Information given Block Start
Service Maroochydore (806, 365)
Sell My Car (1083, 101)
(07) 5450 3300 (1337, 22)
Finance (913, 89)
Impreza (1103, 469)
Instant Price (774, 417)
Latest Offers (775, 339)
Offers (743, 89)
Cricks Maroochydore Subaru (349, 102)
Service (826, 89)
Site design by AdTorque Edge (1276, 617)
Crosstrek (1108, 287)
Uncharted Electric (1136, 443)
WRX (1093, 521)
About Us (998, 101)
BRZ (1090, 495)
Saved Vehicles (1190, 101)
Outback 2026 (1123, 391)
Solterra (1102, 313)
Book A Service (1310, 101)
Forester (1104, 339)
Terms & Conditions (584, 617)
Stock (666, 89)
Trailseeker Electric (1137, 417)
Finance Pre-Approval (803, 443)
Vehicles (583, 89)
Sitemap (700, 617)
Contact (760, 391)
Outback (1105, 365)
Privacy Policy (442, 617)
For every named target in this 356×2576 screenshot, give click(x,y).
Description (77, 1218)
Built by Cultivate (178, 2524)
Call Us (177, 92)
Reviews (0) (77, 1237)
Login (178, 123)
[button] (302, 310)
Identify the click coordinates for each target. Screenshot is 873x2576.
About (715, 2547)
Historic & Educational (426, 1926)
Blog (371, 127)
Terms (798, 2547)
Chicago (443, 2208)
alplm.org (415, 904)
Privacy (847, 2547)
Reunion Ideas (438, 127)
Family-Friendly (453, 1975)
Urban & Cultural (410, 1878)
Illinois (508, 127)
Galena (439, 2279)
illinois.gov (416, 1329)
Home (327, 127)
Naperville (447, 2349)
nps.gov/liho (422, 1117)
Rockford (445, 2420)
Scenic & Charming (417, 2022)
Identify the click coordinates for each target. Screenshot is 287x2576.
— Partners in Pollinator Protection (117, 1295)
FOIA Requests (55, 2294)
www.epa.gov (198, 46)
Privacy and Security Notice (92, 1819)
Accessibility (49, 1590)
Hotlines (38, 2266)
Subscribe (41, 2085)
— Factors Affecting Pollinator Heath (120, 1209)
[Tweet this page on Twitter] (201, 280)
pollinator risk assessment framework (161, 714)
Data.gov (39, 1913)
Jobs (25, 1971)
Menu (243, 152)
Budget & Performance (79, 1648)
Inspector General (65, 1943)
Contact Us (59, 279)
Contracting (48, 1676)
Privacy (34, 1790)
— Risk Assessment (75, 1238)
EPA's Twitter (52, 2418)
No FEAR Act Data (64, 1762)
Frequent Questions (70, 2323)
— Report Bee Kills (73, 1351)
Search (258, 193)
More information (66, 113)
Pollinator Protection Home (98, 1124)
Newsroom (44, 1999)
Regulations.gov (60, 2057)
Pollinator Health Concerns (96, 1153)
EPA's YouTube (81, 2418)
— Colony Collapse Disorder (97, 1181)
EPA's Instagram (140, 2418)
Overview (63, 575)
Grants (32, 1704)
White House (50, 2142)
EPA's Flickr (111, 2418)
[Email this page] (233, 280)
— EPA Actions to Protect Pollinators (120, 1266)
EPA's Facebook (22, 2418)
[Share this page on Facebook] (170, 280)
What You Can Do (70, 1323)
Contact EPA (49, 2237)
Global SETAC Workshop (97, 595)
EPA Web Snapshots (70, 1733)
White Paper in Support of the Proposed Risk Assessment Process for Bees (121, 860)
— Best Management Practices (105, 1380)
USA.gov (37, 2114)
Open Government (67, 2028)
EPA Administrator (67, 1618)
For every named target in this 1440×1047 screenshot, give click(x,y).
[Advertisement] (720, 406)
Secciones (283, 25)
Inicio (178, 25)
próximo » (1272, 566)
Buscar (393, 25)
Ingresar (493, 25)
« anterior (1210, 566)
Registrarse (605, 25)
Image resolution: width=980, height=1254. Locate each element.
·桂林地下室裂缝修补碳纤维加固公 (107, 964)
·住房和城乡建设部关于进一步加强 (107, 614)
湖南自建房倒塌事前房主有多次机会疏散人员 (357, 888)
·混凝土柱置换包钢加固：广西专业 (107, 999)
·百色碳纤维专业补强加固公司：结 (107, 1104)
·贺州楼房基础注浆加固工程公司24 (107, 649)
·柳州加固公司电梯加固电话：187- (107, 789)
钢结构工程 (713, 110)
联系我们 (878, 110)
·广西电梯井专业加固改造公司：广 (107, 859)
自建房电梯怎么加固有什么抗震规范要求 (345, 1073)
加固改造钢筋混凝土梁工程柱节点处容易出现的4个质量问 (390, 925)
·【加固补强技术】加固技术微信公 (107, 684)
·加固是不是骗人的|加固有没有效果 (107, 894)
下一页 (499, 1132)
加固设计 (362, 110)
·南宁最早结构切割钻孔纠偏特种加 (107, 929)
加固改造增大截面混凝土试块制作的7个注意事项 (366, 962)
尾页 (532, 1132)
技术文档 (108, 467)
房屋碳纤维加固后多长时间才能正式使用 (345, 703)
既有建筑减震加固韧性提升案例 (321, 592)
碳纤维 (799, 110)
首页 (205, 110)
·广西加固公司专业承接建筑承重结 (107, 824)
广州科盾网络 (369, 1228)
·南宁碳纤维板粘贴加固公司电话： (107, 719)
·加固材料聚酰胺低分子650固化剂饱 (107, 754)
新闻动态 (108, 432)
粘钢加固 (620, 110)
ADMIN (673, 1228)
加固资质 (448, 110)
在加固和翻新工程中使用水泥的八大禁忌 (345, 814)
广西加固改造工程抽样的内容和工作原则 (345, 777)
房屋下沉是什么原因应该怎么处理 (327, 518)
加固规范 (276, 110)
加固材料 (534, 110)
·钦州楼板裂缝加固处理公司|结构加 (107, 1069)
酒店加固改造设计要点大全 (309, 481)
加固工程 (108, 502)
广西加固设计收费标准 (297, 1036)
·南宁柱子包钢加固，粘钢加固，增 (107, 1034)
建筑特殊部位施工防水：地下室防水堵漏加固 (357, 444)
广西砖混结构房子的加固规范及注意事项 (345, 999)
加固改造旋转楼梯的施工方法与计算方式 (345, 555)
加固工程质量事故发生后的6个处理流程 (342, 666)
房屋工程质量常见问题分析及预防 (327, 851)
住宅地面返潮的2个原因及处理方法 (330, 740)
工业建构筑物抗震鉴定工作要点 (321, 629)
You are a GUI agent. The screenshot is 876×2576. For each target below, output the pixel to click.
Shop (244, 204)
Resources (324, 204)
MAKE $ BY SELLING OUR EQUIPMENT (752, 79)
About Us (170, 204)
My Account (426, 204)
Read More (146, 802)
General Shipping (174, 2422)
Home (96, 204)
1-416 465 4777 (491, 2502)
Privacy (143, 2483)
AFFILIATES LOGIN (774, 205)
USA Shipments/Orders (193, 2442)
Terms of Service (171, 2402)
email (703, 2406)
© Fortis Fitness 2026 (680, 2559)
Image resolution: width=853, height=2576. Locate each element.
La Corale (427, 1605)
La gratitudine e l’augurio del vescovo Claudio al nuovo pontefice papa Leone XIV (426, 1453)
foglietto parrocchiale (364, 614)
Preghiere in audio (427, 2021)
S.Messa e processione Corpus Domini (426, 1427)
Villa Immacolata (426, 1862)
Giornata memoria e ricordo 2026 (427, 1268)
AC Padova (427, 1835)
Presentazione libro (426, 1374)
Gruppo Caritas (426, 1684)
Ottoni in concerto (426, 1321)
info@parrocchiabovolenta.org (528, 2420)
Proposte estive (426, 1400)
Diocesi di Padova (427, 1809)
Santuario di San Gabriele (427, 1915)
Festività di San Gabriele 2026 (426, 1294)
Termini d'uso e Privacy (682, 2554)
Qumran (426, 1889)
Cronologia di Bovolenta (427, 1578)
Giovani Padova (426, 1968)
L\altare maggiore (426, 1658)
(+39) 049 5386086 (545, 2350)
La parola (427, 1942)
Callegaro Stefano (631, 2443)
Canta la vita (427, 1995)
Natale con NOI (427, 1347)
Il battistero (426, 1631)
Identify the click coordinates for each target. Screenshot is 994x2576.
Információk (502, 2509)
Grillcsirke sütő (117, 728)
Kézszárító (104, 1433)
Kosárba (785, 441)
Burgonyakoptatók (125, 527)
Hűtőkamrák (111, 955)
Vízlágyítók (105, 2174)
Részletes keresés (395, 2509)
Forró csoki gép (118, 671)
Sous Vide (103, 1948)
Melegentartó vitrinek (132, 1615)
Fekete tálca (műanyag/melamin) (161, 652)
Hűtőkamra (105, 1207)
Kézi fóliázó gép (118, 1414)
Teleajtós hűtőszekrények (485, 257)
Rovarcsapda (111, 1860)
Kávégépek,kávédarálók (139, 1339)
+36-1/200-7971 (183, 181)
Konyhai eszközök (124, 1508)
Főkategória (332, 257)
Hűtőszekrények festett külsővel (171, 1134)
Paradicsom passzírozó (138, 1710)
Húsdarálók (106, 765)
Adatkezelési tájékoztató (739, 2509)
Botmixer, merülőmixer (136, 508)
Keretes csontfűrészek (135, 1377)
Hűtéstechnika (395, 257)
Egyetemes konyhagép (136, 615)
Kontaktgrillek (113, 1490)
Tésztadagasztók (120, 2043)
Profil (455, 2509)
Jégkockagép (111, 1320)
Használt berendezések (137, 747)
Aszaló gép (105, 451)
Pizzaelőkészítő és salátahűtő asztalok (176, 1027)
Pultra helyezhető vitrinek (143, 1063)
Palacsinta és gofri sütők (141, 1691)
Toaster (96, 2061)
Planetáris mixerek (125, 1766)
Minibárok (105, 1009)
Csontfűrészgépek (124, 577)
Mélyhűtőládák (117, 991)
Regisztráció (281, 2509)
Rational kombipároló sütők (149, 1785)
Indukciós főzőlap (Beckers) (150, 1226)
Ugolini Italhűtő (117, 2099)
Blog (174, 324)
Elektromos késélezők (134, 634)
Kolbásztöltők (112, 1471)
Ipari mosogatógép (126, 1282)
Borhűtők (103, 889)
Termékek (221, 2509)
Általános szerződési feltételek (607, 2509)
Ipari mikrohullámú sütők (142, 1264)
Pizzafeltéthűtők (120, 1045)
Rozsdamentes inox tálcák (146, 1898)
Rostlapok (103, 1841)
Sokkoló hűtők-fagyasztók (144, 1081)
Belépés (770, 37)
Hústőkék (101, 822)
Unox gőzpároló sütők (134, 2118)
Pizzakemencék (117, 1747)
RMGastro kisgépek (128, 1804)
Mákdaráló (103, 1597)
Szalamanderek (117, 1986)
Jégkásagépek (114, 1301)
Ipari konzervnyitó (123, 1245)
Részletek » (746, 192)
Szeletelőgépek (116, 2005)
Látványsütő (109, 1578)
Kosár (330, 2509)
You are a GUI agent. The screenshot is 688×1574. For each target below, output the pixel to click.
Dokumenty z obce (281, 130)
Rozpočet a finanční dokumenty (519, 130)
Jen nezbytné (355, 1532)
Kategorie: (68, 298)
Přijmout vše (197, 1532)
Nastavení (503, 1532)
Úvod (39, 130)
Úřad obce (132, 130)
Information given Block End
## Task
Please transcribe exactly the lines above from the line that has "(+39) 049 5386086 (545, 2350)" up to and including the line that has "Kézi fóliázó gép (118, 1414)"; no other line belongs in the answer.

## Solution to the problem
(+39) 049 5386086 (545, 2350)
La parola (427, 1942)
Callegaro Stefano (631, 2443)
Canta la vita (427, 1995)
Natale con NOI (427, 1347)
Il battistero (426, 1631)
Identify the click coordinates for each target. Screenshot is 994x2576.
Információk (502, 2509)
Grillcsirke sütő (117, 728)
Kézszárító (104, 1433)
Kosárba (785, 441)
Burgonyakoptatók (125, 527)
Hűtőkamrák (111, 955)
Vízlágyítók (105, 2174)
Részletes keresés (395, 2509)
Forró csoki gép (118, 671)
Sous Vide (103, 1948)
Melegentartó vitrinek (132, 1615)
Fekete tálca (műanyag/melamin) (161, 652)
Hűtőkamra (105, 1207)
Kézi fóliázó gép (118, 1414)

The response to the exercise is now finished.